[THE PROBLEM] Each of the records below must be reproduced exactly.

[DATA UNDER STUDY]
====================
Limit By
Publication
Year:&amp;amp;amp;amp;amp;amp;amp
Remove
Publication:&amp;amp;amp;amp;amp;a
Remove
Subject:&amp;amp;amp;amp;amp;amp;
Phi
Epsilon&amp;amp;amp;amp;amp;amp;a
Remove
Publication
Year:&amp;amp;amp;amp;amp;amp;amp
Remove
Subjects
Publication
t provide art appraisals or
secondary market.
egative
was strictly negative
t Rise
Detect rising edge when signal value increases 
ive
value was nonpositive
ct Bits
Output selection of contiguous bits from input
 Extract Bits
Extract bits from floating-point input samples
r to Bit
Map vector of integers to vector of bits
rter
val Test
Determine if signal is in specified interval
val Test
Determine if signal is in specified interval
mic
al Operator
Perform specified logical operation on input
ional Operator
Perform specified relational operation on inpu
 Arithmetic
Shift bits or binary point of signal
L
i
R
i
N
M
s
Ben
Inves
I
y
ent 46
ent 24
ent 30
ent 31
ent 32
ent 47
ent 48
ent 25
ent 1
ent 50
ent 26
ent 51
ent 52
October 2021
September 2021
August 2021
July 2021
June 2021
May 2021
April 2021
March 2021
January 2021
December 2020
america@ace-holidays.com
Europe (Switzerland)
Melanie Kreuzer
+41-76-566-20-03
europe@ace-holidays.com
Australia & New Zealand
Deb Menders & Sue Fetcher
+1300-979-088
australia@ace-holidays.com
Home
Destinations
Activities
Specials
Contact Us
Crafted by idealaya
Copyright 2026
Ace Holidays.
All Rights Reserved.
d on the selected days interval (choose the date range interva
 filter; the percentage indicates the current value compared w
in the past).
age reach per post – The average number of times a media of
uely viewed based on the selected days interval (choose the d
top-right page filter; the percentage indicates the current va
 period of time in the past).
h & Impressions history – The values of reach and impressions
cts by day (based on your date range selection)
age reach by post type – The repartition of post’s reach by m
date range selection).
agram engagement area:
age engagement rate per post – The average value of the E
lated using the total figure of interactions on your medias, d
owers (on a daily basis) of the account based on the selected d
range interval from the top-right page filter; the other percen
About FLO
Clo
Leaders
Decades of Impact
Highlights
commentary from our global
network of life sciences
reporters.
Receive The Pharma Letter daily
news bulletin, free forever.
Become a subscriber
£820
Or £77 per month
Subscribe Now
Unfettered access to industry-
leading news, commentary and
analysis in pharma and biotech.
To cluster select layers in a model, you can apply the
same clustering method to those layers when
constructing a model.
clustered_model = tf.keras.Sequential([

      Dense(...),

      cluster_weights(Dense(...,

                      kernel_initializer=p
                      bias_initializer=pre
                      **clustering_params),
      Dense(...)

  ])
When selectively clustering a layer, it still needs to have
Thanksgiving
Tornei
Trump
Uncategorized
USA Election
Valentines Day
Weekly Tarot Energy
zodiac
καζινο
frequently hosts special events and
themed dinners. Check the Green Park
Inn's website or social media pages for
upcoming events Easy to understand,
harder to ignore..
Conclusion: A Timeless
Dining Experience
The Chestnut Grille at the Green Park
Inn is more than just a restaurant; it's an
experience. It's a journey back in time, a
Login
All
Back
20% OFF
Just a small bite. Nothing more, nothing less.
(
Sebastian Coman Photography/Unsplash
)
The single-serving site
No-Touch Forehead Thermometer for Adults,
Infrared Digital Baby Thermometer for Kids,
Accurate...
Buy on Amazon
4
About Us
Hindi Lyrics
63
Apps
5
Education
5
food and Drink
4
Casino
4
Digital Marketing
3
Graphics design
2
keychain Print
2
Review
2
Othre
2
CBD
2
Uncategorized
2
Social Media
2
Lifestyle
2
====================
[EXERCISE OUTPUT]
Limit By
Publication
Year:&amp;amp;amp;amp;amp;amp;amp
Remove
Publication:&amp;amp;amp;amp;amp;a
Remove
Subject:&amp;amp;amp;amp;amp;amp;
Phi
Epsilon&amp;amp;amp;amp;amp;amp;a
Remove
Publication
Year:&amp;amp;amp;amp;amp;amp;amp
Remove
Subjects
Publication
t provide art appraisals or
secondary market.
egative
was strictly negative
t Rise
Detect rising edge when signal value increases 
ive
value was nonpositive
ct Bits
Output selection of contiguous bits from input
 Extract Bits
Extract bits from floating-point input samples
r to Bit
Map vector of integers to vector of bits
rter
val Test
Determine if signal is in specified interval
val Test
Determine if signal is in specified interval
mic
al Operator
Perform specified logical operation on input
ional Operator
Perform specified relational operation on inpu
 Arithmetic
Shift bits or binary point of signal
L
i
R
i
N
M
s
Ben
Inves
I
y
ent 46
ent 24
ent 30
ent 31
ent 32
ent 47
ent 48
ent 25
ent 1
ent 50
ent 26
ent 51
ent 52
October 2021
September 2021
August 2021
July 2021
June 2021
May 2021
April 2021
March 2021
January 2021
December 2020
america@ace-holidays.com
Europe (Switzerland)
Melanie Kreuzer
+41-76-566-20-03
europe@ace-holidays.com
Australia & New Zealand
Deb Menders & Sue Fetcher
+1300-979-088
australia@ace-holidays.com
Home
Destinations
Activities
Specials
Contact Us
Crafted by idealaya
Copyright 2026
Ace Holidays.
All Rights Reserved.
d on the selected days interval (choose the date range interva
 filter; the percentage indicates the current value compared w
in the past).
age reach per post – The average number of times a media of
uely viewed based on the selected days interval (choose the d
top-right page filter; the percentage indicates the current va
 period of time in the past).
h & Impressions history – The values of reach and impressions
cts by day (based on your date range selection)
age reach by post type – The repartition of post’s reach by m
date range selection).
agram engagement area:
age engagement rate per post – The average value of the E
lated using the total figure of interactions on your medias, d
owers (on a daily basis) of the account based on the selected d
range interval from the top-right page filter; the other percen
About FLO
Clo
Leaders
Decades of Impact
Highlights
commentary from our global
network of life sciences
reporters.
Receive The Pharma Letter daily
news bulletin, free forever.
Become a subscriber
£820
Or £77 per month
Subscribe Now
Unfettered access to industry-
leading news, commentary and
analysis in pharma and biotech.
To cluster select layers in a model, you can apply the
same clustering method to those layers when
constructing a model.
clustered_model = tf.keras.Sequential([

      Dense(...),

      cluster_weights(Dense(...,

                      kernel_initializer=p
                      bias_initializer=pre
                      **clustering_params),
      Dense(...)

  ])
When selectively clustering a layer, it still needs to have
Thanksgiving
Tornei
Trump
Uncategorized
USA Election
Valentines Day
Weekly Tarot Energy
zodiac
καζινο
frequently hosts special events and
themed dinners. Check the Green Park
Inn's website or social media pages for
upcoming events Easy to understand,
harder to ignore..
Conclusion: A Timeless
Dining Experience
The Chestnut Grille at the Green Park
Inn is more than just a restaurant; it's an
experience. It's a journey back in time, a
Login
All
Back
20% OFF
Just a small bite. Nothing more, nothing less.
(
Sebastian Coman Photography/Unsplash
)
The single-serving site
No-Touch Forehead Thermometer for Adults,
Infrared Digital Baby Thermometer for Kids,
Accurate...
Buy on Amazon
4
About Us
Hindi Lyrics
63
Apps
5
Education
5
food and Drink
4
Casino
4
Digital Marketing
3
Graphics design
2
keychain Print
2
Review
2
Othre
2
CBD
2
Uncategorized
2
Social Media
2
Lifestyle
2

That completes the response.